(WHAT TO DO):
Return all of the data exactly, with nothing left out but the pictures.

(ENTRIES SHOWN):
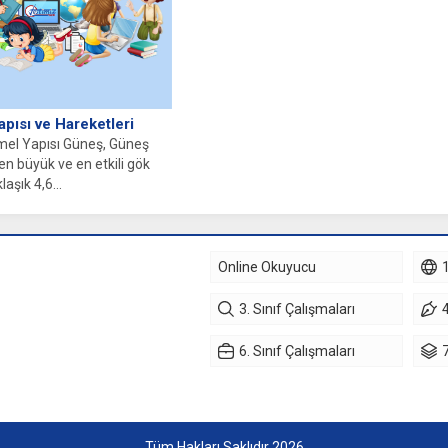
pısı ve Hareketleri
el Yapısı Güneş, Güneş
en büyük ve en etkili gök
laşık 4,6...
Online Okuyucu
1
3. Sınıf Çalışmaları
4
6. Sınıf Çalışmaları
7
Tüm Hakları Saklıdır 2026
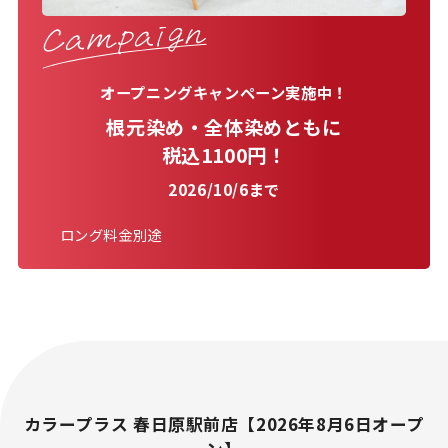
オープニングキャンペーン実施中！
根元染め・全体染めともに
税込1100円！
2026/10/6まで
ロング料金別途
カラープラス 春日原駅前店【2026年8月6日オープ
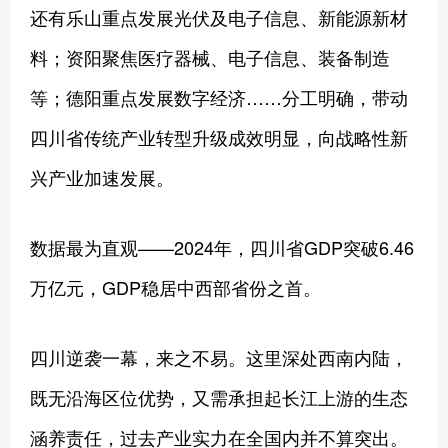
还有乐山重点发展光伏及电子信息、新能源新材
料；资阳聚焦医疗器械、电子信息、装备制造
等；德阳重点发展数字经济……分工明确，带动
四川省传统产业转型升级成效明显，向战略性新
兴产业加速发展。
数据最为直观——2024年，四川省GDP突破6.46
万亿元，GDP稳居中西部省份之首。
四川逆袭一幕，来之不易。这里深处西南内陆，
既无沿海区位优势，又需承担起长江上游的生态
涵养责任，过去产业实力在全国内并不算突出。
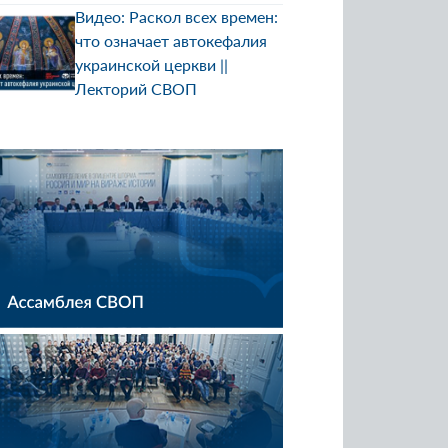
Видео: Раскол всех времен:
что означает автокефалия
украинской церкви ||
Лекторий СВОП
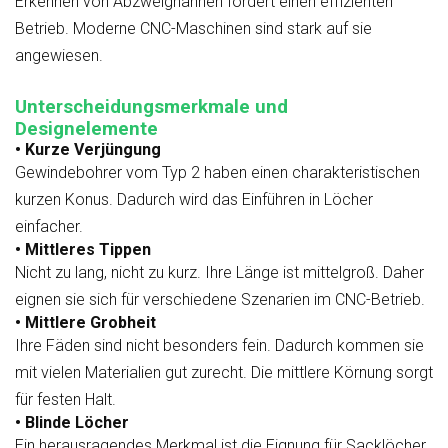
Erkennen von Abzweighähnen fördert einen effizienten
Betrieb. Moderne CNC-Maschinen sind stark auf sie
angewiesen.
Unterscheidungsmerkmale und
Designelemente
• Kurze Verjüngung
Gewindebohrer vom Typ 2 haben einen charakteristischen
kurzen Konus. Dadurch wird das Einführen in Löcher
einfacher.
• Mittleres Tippen
Nicht zu lang, nicht zu kurz. Ihre Länge ist mittelgroß. Daher
eignen sie sich für verschiedene Szenarien im CNC-Betrieb.
• Mittlere Grobheit
Ihre Fäden sind nicht besonders fein. Dadurch kommen sie
mit vielen Materialien gut zurecht. Die mittlere Körnung sorgt
für festen Halt.
• Blinde Löcher
Ein herausragendes Merkmal ist die Eignung für Sacklöcher.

(REPLY):
pısı ve Hareketleri
el Yapısı Güneş, Güneş
en büyük ve en etkili gök
laşık 4,6...
Online Okuyucu
1
3. Sınıf Çalışmaları
4
6. Sınıf Çalışmaları
7
Tüm Hakları Saklıdır 2026
オープニングキャンペーン実施中！
根元染め・全体染めともに
税込1100円！
2026/10/6まで
ロング料金別途
カラープラス 春日原駅前店【2026年8月6日オープ
还有乐山重点发展光伏及电子信息、新能源新材
料；资阳聚焦医疗器械、电子信息、装备制造
等；德阳重点发展数字经济……分工明确，带动
四川省传统产业转型升级成效明显，向战略性新
兴产业加速发展。
数据最为直观——2024年，四川省GDP突破6.46
万亿元，GDP稳居中西部省份之首。
四川逆袭一幕，来之不易。这里深处西南内陆，
既无沿海区位优势，又需承担起长江上游的生态
涵养责任，过去产业实力在全国内并不算突出。
Видео: Раскол всех времен:
что означает автокефалия
украинской церкви ||
Лекторий СВОП
Erkennen von Abzweighähnen fördert einen effizienten
Betrieb. Moderne CNC-Maschinen sind stark auf sie
angewiesen.
Unterscheidungsmerkmale und
Designelemente
• Kurze Verjüngung
Gewindebohrer vom Typ 2 haben einen charakteristischen
kurzen Konus. Dadurch wird das Einführen in Löcher
einfacher.
• Mittleres Tippen
Nicht zu lang, nicht zu kurz. Ihre Länge ist mittelgroß. Daher
eignen sie sich für verschiedene Szenarien im CNC-Betrieb.
• Mittlere Grobheit
Ihre Fäden sind nicht besonders fein. Dadurch kommen sie
mit vielen Materialien gut zurecht. Die mittlere Körnung sorgt
für festen Halt.
• Blinde Löcher
Ein herausragendes Merkmal ist die Eignung für Sacklöcher.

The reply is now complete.